Apesar de estar situada em área nobre da metrópole americana, a mansão perdeu bastante valor por ter sido cenário de crimes sexuais.
Os fundos da venda serão entregues ao Programa de Compensação das Vítimas de Epstein, que recentemente suspendeu os pagamentos porque estava com pouco dinheiro.
"Estamos ansiosos para retomar a emissão de ofertas de compensação o mais rapidamente possível", disse o advogado de Epstein, Dan Weiner.

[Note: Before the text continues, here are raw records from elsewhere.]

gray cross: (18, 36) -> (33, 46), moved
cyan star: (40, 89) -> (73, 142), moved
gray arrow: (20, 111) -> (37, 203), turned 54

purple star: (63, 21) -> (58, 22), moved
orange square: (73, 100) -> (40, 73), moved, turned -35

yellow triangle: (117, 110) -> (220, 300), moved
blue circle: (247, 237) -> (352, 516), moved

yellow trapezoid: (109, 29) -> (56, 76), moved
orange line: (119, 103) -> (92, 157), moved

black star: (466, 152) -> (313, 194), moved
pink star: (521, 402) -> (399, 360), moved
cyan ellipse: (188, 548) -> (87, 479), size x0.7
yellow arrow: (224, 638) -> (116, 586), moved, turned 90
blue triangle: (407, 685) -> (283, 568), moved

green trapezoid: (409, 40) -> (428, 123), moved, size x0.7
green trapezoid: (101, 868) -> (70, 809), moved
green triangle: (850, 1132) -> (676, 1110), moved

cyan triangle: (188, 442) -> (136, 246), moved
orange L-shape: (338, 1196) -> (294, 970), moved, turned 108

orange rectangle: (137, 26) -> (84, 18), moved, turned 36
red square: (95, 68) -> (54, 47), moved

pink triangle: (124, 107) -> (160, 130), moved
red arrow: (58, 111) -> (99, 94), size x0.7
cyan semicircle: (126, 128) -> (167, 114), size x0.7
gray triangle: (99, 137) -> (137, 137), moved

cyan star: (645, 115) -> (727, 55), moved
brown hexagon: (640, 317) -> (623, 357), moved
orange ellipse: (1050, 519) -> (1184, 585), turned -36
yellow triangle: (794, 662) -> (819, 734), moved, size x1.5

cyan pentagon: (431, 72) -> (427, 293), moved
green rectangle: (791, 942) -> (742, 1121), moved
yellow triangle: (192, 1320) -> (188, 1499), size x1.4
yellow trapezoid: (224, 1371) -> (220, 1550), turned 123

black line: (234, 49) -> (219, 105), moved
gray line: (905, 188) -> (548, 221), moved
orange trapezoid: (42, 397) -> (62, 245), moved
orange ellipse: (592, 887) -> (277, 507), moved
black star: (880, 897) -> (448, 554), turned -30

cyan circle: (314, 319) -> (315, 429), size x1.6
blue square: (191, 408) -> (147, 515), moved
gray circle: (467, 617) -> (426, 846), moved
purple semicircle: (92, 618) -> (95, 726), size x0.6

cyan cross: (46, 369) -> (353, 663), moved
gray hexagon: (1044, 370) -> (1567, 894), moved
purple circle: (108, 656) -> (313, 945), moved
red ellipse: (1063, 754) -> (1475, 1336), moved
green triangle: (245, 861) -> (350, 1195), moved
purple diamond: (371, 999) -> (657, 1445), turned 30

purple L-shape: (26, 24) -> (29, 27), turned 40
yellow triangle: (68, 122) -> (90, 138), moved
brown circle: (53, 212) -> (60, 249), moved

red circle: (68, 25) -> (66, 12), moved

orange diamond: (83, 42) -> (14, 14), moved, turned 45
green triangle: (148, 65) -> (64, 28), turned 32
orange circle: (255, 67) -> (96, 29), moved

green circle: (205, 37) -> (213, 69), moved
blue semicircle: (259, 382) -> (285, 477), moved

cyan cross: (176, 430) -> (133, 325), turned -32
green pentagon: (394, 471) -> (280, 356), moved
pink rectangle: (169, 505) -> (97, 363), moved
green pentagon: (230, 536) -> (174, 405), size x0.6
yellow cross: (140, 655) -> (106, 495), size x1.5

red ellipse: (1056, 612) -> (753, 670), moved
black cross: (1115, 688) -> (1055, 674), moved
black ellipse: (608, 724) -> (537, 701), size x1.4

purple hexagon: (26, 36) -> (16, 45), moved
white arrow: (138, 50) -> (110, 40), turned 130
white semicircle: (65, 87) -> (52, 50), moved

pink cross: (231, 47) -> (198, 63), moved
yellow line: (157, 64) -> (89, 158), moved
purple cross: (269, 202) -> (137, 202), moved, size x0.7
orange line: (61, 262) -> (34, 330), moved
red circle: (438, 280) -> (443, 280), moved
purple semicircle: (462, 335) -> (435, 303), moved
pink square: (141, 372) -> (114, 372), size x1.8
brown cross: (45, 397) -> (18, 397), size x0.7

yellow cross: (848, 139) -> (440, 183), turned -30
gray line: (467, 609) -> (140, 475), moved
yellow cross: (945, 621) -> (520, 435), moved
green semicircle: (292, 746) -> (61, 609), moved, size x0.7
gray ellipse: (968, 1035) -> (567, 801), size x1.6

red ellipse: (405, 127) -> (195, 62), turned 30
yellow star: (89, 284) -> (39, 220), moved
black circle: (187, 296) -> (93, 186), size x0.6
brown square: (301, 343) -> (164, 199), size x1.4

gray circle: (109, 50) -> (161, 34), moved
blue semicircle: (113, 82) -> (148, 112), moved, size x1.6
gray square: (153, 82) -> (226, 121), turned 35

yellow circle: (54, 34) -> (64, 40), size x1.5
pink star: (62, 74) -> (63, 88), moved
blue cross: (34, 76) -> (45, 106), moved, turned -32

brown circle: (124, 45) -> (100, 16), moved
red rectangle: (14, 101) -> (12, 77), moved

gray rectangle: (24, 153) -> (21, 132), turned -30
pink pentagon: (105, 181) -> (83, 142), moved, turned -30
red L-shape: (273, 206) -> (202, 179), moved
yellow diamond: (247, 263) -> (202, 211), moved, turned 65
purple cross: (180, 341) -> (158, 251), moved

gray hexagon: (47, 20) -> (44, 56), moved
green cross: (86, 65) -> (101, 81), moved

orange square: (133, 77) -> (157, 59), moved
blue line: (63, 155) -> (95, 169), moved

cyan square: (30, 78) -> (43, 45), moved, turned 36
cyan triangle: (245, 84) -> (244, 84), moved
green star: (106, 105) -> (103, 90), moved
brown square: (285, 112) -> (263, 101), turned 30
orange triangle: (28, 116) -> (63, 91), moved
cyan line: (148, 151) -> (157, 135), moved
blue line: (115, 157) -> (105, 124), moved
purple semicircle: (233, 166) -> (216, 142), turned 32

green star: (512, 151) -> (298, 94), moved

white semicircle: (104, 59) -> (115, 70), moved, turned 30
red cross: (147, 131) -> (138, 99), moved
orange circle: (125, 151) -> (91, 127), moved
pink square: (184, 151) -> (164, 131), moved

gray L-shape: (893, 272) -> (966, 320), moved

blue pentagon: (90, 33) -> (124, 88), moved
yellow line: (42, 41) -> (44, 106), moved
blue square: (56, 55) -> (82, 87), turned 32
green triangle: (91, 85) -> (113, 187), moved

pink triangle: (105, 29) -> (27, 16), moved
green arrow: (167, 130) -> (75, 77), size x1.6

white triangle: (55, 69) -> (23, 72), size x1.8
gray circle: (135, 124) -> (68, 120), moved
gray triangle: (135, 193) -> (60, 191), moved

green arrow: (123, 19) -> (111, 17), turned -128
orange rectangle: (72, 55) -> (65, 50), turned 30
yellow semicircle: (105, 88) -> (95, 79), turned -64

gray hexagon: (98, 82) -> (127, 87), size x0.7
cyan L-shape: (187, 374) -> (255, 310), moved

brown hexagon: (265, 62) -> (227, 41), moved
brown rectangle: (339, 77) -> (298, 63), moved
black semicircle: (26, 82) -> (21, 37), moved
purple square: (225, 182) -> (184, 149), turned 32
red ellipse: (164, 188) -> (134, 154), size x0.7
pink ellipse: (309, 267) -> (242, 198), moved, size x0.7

É a primeira vez que uma das casas de Epstein é vendida desde sua morte por enforcamento em cela de prisão em Manhattan em agosto de 2019, quando aguardava julgamento por tráfico de menores.

A britânica Ghislaine Maxwell, ex-namorada do bilionário, foi presa fevereiro do ano passado, após tentar impedir a divulgação de documento produzido durante uma investigação de 2015, em que uma das jovens supostamente abusadas pelo empresário o denunciava pelo crime. O caso foi considerado encerrado em 2017. Ghislaine negou ter aliciado menores de idade e disse não ter visto que Epstein cometera abusos. A britânica também é acusada de seis crimes relacionados ao tráfico sexual de menores. Ela nega todas as acusações.
Segundo a acusação, entre 2002 e 2005, Epstein pagava centenas de dólares em dinheiro para meninas irem até suas casas de luxo, em Nova York e na Flórida, e realizarem atos sexuais, ou para recrutar outras menores com a mesma finalidade. Abusos sexuais também teria ocorrido na ilha caribenha de Little Saint James, que pertencia a Epstein, nas Ilhas Virgens Americanas. O local acabou conhecido como "Ilha dos Pedófilos".